Once again, I find myself revisiting the proposition that the very concept of history is alien to our current culture. As a rule I have written this off as an unanticipated consequence of the world the Internet has made, but I found an interesting observation in support of this hypothesis on the BBC News Web site this morning. The observation came from a report of an role-reversal experiment involving two reporters. The author of the story, Zoe Kleinman, was a heavy Twitter user; and she agreed to change places with her colleague, Carolyn Rice, whose use of Twitter was negligible.
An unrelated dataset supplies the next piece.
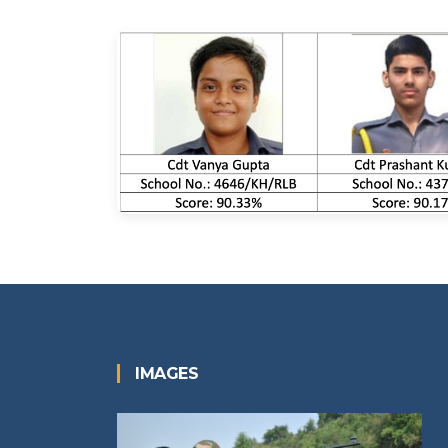
IMAGES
Basically, each took over the other's account for a 24-hour period (after sending out respective tweets that this exchange would be taking place).
The most interesting observation for me came from Rice:
One of the first things I noticed about using Twitter was the lack of history or the speed which people forget (or perhaps they hadn't paid attention in the first place).
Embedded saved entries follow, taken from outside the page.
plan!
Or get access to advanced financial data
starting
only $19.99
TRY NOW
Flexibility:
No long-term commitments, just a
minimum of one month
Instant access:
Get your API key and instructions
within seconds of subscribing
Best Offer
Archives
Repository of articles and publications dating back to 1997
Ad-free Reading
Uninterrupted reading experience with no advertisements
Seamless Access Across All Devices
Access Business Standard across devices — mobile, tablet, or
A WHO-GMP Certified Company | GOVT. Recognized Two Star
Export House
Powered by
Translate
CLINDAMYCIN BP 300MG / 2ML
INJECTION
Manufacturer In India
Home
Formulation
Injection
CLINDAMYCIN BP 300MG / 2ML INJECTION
It was my first experience of how instant and transient Twitter can be.
In other words not only is Twitter "all about the Now" (think of some of the tweeting habits of many users) but also it entails an emphasis on the Now that excludes the Then, so to speak. Put another way, anything that is not currently happening is no longer relevant, which seems like a slightly more convoluted way of saying what Henry Ford said (not that anyone remembers this in the Twitter Age), "History is bunk." Worse, this attitude probably only matters to those who still think there is value in an understanding of history! So it goes (as one historical reflection put it).
1 comment:
I've heard something like this many years ago, but I'm too poor at scholarship to recall where. In the West, generally people think about the future; in the Middle East, people reflect more on the past (I would presume these observations could be grounded just measuring the time/intensity/consequence spent thinking one way or another). As to zen-like thinking only of the present, I'd guess that is orthogonal to these modes.